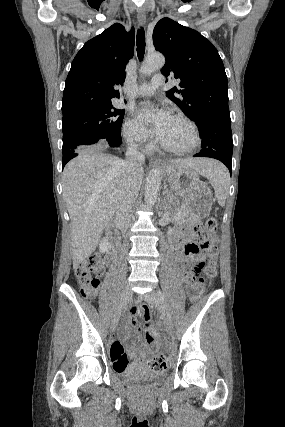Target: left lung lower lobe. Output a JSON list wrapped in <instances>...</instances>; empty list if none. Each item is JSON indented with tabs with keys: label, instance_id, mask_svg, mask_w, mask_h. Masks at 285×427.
Here are the masks:
<instances>
[{
	"label": "left lung lower lobe",
	"instance_id": "1",
	"mask_svg": "<svg viewBox=\"0 0 285 427\" xmlns=\"http://www.w3.org/2000/svg\"><path fill=\"white\" fill-rule=\"evenodd\" d=\"M202 150L194 157H210L223 162L231 171L233 141L231 119L220 116H205L196 122Z\"/></svg>",
	"mask_w": 285,
	"mask_h": 427
}]
</instances>
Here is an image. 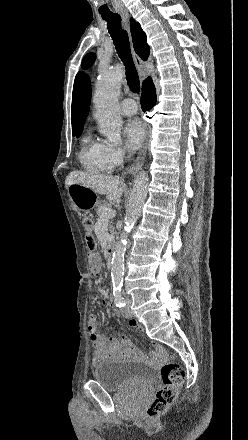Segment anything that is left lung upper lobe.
Listing matches in <instances>:
<instances>
[{
	"label": "left lung upper lobe",
	"mask_w": 248,
	"mask_h": 440,
	"mask_svg": "<svg viewBox=\"0 0 248 440\" xmlns=\"http://www.w3.org/2000/svg\"><path fill=\"white\" fill-rule=\"evenodd\" d=\"M94 61H95V54L89 53L84 57V59L82 61V67L88 68L94 63Z\"/></svg>",
	"instance_id": "obj_1"
}]
</instances>
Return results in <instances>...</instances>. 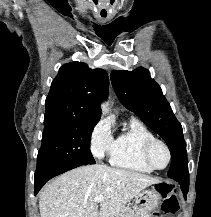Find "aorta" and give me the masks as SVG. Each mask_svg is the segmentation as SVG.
Returning a JSON list of instances; mask_svg holds the SVG:
<instances>
[{"label":"aorta","instance_id":"762f6f07","mask_svg":"<svg viewBox=\"0 0 211 217\" xmlns=\"http://www.w3.org/2000/svg\"><path fill=\"white\" fill-rule=\"evenodd\" d=\"M109 111H110V109H109L108 103L107 102L103 103L102 104V112H103V114H108Z\"/></svg>","mask_w":211,"mask_h":217}]
</instances>
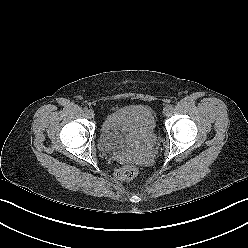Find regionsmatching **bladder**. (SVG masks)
Listing matches in <instances>:
<instances>
[{
    "mask_svg": "<svg viewBox=\"0 0 248 248\" xmlns=\"http://www.w3.org/2000/svg\"><path fill=\"white\" fill-rule=\"evenodd\" d=\"M117 126L125 130L124 135L100 134L99 145L106 152L119 150L134 140L144 137H155L156 117L147 106L129 105L119 108L115 112Z\"/></svg>",
    "mask_w": 248,
    "mask_h": 248,
    "instance_id": "bladder-1",
    "label": "bladder"
}]
</instances>
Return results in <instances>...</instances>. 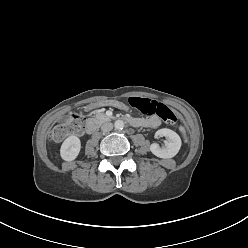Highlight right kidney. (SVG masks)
Wrapping results in <instances>:
<instances>
[{"mask_svg":"<svg viewBox=\"0 0 248 248\" xmlns=\"http://www.w3.org/2000/svg\"><path fill=\"white\" fill-rule=\"evenodd\" d=\"M80 149V139L75 135H71L62 143L60 149L61 158L65 161H73L78 156Z\"/></svg>","mask_w":248,"mask_h":248,"instance_id":"obj_1","label":"right kidney"}]
</instances>
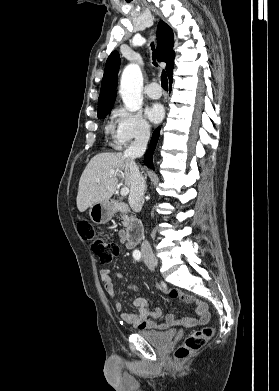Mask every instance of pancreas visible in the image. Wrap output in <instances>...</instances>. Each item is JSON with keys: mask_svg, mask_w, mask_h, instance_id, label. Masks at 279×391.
I'll return each instance as SVG.
<instances>
[{"mask_svg": "<svg viewBox=\"0 0 279 391\" xmlns=\"http://www.w3.org/2000/svg\"><path fill=\"white\" fill-rule=\"evenodd\" d=\"M129 224V220L124 216L123 217V225L127 226Z\"/></svg>", "mask_w": 279, "mask_h": 391, "instance_id": "obj_1", "label": "pancreas"}]
</instances>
----------------------------------------
> _Work instruction_
Reproduce the span beginning at the line with "Mask every instance" and ending at the last line of the entries above, inclusive, exactly as it stands. Exclude the pictures.

> _Result for this task_
Mask every instance of pancreas visible in the image. Wrap output in <instances>...</instances>. Each item is JSON with keys: mask_svg, mask_w, mask_h, instance_id, label. Masks at 279×391.
I'll return each instance as SVG.
<instances>
[{"mask_svg": "<svg viewBox=\"0 0 279 391\" xmlns=\"http://www.w3.org/2000/svg\"><path fill=\"white\" fill-rule=\"evenodd\" d=\"M129 224V220L124 216L123 217V225L127 226Z\"/></svg>", "mask_w": 279, "mask_h": 391, "instance_id": "obj_1", "label": "pancreas"}]
</instances>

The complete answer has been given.